Dataset entries:

_ _ _ _

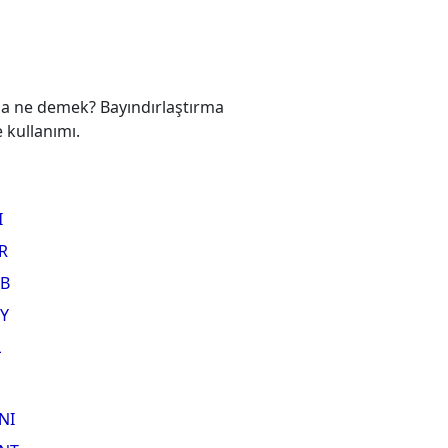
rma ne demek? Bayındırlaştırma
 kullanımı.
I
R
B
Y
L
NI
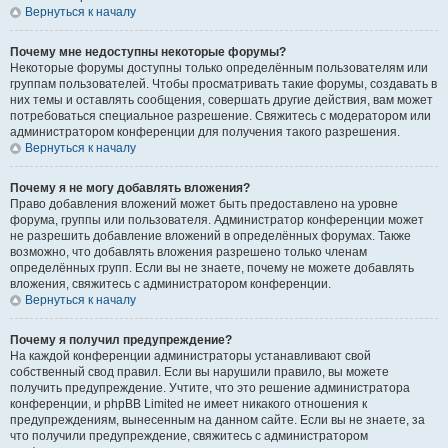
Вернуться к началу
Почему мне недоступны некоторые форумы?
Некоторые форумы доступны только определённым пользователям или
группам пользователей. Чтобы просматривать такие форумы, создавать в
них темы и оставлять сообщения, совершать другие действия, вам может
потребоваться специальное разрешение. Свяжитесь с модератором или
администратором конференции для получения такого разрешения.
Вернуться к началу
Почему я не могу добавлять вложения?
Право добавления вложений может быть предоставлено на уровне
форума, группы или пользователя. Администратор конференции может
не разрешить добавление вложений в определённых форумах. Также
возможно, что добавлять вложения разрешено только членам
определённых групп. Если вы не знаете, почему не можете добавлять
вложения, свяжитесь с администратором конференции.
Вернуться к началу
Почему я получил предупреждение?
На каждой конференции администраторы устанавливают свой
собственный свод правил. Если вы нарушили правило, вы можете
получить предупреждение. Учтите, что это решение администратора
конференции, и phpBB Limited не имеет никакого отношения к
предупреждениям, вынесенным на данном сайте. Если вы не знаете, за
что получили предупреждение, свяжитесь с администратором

_ _ _ _

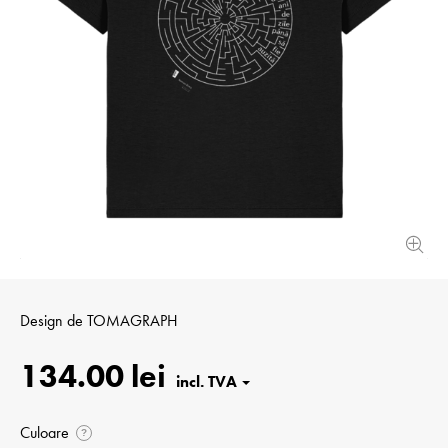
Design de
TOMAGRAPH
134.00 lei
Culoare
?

_ _ _ _

## Work required
The required output is the stretch of entries above from the line containing "Почему мне недоступны некоторые форумы?" through the line containing "что получили предупреждение, свяжитесь", reproduced exactly.

## Task answer
Почему мне недоступны некоторые форумы?
Некоторые форумы доступны только определённым пользователям или
группам пользователей. Чтобы просматривать такие форумы, создавать в
них темы и оставлять сообщения, совершать другие действия, вам может
потребоваться специальное разрешение. Свяжитесь с модератором или
администратором конференции для получения такого разрешения.
Вернуться к началу
Почему я не могу добавлять вложения?
Право добавления вложений может быть предоставлено на уровне
форума, группы или пользователя. Администратор конференции может
не разрешить добавление вложений в определённых форумах. Также
возможно, что добавлять вложения разрешено только членам
определённых групп. Если вы не знаете, почему не можете добавлять
вложения, свяжитесь с администратором конференции.
Вернуться к началу
Почему я получил предупреждение?
На каждой конференции администраторы устанавливают свой
собственный свод правил. Если вы нарушили правило, вы можете
получить предупреждение. Учтите, что это решение администратора
конференции, и phpBB Limited не имеет никакого отношения к
предупреждениям, вынесенным на данном сайте. Если вы не знаете, за
что получили предупреждение, свяжитесь с администратором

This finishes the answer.